*WORK TO COMPLETE:*
In the entries below, every line that contains "LiveAgent" must be located and copied.

*DATA FOR THIS TASK:*
+---+

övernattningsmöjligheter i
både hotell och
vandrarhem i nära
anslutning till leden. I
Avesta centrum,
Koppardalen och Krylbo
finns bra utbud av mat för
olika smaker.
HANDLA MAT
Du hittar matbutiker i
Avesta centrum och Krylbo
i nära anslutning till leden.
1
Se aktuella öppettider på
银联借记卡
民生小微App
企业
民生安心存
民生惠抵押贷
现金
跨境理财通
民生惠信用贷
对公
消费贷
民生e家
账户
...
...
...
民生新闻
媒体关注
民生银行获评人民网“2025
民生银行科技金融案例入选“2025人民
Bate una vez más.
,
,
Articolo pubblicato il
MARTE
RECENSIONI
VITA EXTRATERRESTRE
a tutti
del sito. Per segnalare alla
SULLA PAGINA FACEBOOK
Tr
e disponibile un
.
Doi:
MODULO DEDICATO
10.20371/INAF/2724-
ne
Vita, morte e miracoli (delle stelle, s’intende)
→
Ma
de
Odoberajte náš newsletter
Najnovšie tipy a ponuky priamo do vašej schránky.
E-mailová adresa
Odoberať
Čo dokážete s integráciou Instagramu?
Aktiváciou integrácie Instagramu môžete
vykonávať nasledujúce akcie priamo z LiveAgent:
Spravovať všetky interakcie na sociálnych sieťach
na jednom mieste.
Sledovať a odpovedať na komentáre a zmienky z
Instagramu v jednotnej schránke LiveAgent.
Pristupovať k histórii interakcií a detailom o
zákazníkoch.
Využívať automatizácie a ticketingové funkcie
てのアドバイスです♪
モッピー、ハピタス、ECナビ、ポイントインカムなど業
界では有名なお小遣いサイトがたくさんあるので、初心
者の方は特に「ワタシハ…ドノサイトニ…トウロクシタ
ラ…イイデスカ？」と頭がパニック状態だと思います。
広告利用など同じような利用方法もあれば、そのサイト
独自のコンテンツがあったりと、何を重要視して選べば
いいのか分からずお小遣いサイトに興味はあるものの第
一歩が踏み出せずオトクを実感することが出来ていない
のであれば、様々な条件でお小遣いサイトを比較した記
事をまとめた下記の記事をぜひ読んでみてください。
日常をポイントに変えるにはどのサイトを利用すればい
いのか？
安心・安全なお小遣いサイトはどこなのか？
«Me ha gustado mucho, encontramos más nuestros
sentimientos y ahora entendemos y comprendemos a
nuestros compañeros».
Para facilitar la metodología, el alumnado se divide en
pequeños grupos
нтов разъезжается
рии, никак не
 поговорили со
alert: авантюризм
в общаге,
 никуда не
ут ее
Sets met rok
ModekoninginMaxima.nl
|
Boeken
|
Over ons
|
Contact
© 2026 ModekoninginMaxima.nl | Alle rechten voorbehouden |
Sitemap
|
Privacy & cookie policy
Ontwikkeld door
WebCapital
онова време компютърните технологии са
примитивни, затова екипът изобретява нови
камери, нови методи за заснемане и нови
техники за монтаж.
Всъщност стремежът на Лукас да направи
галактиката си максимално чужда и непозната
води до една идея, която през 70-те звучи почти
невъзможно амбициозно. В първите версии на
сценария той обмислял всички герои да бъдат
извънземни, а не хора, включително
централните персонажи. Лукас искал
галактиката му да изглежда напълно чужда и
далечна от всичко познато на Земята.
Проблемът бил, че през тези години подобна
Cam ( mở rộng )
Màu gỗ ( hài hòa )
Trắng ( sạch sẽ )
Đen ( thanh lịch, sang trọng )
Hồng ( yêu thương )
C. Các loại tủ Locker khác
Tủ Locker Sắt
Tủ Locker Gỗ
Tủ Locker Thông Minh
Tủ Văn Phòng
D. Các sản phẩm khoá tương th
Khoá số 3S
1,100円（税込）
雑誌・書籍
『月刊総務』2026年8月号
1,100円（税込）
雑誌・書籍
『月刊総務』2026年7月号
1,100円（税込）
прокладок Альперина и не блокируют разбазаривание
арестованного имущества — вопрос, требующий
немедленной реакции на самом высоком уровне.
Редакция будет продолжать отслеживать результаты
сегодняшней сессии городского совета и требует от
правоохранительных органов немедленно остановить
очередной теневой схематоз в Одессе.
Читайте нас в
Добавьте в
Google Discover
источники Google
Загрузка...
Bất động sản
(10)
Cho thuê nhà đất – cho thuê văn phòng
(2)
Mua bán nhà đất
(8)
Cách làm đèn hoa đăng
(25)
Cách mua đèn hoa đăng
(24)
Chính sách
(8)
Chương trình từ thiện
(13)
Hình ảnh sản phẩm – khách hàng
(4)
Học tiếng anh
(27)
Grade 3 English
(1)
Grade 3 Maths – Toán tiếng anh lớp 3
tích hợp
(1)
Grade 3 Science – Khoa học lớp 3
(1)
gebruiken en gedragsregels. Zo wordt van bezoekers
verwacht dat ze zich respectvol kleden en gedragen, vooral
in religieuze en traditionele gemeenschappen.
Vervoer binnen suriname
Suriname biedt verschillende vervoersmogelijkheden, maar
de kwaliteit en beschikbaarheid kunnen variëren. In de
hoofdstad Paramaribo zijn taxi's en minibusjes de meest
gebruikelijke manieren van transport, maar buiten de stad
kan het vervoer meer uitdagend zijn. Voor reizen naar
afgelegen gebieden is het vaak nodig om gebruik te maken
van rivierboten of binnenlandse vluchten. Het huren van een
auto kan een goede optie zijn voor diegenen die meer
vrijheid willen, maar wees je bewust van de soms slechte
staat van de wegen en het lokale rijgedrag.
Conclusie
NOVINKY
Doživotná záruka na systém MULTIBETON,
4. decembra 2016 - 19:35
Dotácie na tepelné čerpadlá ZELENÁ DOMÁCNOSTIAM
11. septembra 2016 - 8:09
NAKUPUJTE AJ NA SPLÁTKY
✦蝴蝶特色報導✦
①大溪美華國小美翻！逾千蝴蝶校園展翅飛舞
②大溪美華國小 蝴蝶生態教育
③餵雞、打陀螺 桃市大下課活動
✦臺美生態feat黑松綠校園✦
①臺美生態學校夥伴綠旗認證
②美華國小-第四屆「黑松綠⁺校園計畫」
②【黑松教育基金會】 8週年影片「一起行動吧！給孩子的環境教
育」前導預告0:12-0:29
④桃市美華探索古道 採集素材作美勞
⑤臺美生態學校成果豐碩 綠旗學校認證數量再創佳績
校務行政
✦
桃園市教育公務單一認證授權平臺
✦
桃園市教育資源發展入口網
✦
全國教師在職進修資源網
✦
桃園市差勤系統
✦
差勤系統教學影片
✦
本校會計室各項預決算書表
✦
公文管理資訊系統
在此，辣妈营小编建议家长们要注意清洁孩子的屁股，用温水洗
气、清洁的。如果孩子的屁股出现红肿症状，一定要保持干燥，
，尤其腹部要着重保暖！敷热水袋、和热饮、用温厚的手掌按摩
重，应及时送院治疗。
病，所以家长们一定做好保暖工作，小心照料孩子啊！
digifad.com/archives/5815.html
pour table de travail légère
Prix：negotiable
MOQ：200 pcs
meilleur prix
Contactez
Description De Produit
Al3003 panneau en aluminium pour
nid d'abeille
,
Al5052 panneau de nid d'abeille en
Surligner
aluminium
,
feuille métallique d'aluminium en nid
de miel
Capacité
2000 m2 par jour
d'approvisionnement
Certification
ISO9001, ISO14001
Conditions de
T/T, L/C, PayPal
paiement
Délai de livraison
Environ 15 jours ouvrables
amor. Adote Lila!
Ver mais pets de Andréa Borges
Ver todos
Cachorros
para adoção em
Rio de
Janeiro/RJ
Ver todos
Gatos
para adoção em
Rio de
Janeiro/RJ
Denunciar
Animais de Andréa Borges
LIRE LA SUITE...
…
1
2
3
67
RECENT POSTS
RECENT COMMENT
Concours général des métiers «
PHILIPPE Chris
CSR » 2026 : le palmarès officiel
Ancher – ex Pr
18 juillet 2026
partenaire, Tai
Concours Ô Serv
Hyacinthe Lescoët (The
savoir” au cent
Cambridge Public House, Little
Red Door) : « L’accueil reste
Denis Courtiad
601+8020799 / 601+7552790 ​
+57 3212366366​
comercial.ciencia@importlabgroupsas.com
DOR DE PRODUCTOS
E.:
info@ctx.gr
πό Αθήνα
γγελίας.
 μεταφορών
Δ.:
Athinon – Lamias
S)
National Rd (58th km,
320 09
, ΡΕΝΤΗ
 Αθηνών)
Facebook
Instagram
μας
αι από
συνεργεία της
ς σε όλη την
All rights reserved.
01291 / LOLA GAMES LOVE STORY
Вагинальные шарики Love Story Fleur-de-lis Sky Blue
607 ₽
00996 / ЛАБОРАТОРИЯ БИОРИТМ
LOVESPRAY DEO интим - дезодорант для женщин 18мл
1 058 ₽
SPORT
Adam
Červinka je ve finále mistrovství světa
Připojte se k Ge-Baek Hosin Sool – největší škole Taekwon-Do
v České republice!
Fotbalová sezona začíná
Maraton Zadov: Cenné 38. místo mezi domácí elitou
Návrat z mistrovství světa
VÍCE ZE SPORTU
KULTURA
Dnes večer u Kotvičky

+---+

*RESULT BELOW:*
vykonávať nasledujúce akcie priamo z LiveAgent:
Instagramu v jednotnej schránke LiveAgent.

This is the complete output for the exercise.